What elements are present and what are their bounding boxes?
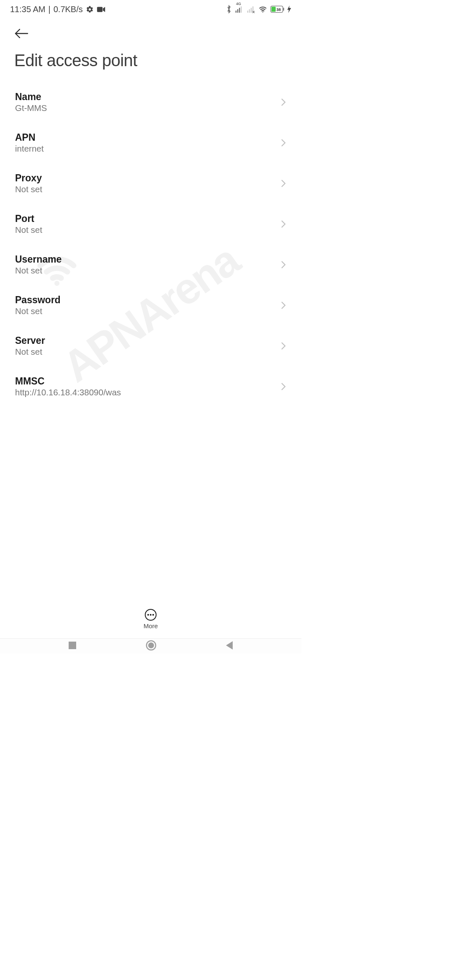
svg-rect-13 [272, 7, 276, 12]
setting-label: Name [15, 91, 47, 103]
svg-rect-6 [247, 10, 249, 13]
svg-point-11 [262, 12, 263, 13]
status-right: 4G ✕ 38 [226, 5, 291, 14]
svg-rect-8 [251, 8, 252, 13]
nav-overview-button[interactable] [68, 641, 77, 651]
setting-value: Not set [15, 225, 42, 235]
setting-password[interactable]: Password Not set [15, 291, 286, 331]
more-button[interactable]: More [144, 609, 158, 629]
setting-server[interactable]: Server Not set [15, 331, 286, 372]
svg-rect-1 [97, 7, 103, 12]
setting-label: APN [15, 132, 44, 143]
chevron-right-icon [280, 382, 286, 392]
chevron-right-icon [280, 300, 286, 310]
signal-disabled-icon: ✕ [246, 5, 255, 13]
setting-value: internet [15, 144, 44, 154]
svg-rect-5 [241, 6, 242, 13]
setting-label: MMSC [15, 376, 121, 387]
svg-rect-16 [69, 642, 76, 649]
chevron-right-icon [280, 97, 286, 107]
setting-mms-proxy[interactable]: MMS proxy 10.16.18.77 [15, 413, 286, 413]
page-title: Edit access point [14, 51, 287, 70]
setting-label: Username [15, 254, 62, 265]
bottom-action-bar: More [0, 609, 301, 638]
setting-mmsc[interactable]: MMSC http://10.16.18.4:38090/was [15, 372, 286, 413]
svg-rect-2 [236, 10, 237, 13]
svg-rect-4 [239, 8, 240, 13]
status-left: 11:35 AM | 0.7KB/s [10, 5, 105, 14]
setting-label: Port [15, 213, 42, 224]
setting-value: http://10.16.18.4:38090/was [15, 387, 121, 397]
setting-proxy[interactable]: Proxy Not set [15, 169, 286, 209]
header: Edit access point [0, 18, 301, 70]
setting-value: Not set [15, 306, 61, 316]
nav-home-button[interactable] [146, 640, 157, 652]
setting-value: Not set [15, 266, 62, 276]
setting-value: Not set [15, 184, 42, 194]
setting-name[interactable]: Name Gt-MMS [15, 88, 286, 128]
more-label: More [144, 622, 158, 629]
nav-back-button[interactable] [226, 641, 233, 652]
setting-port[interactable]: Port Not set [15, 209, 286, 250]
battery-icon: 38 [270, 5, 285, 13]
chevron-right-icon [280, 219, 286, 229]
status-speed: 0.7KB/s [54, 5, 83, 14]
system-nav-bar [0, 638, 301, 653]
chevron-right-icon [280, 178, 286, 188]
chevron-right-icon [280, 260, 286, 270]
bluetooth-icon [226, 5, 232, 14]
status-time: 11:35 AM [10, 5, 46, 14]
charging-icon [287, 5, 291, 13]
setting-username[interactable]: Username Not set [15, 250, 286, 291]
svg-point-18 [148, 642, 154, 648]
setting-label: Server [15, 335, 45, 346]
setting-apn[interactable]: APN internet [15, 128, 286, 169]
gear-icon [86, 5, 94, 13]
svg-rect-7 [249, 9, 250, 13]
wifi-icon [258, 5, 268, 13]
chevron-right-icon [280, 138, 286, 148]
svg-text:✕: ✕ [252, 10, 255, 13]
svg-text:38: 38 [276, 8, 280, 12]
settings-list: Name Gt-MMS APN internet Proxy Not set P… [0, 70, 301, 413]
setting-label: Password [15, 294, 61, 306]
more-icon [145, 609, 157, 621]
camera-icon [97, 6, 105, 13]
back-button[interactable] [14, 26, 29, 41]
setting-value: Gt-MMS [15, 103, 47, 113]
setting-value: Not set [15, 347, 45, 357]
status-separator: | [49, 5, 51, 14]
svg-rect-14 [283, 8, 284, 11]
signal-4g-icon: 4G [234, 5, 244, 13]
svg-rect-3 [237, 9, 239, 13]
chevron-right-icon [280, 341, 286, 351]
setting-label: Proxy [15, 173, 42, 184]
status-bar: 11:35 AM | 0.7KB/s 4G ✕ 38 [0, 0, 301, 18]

===============

Show each line from the listing above that includes the word "right".

> Exercise output:
status-right: 4G ✕ 38 [226, 5, 291, 14]
chevron-right-icon [280, 382, 286, 392]
chevron-right-icon [280, 300, 286, 310]
chevron-right-icon [280, 97, 286, 107]
chevron-right-icon [280, 219, 286, 229]
chevron-right-icon [280, 178, 286, 188]
chevron-right-icon [280, 260, 286, 270]
chevron-right-icon [280, 138, 286, 148]
chevron-right-icon [280, 341, 286, 351]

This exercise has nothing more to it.